- [Task description] The result should be a verbatim copy of the whole listing.

____________________

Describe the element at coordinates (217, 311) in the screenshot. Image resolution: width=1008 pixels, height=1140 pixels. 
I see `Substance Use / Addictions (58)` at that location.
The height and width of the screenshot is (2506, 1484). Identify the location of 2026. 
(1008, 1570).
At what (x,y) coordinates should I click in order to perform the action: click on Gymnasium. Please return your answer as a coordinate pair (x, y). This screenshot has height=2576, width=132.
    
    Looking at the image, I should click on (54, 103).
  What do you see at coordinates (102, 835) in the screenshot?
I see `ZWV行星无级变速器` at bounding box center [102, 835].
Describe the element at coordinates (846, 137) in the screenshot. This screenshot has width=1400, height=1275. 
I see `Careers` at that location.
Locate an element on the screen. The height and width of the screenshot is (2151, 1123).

____________________

- [Reply to the exercise]
Describe the element at coordinates (217, 311) in the screenshot. Image resolution: width=1008 pixels, height=1140 pixels. 
I see `Substance Use / Addictions (58)` at that location.
The height and width of the screenshot is (2506, 1484). Identify the location of 2026. 
(1008, 1570).
At what (x,y) coordinates should I click in order to perform the action: click on Gymnasium. Please return your answer as a coordinate pair (x, y). This screenshot has height=2576, width=132.
    
    Looking at the image, I should click on (54, 103).
  What do you see at coordinates (102, 835) in the screenshot?
I see `ZWV行星无级变速器` at bounding box center [102, 835].
Describe the element at coordinates (846, 137) in the screenshot. This screenshot has width=1400, height=1275. 
I see `Careers` at that location.
Locate an element on the screen. The height and width of the screenshot is (2151, 1123).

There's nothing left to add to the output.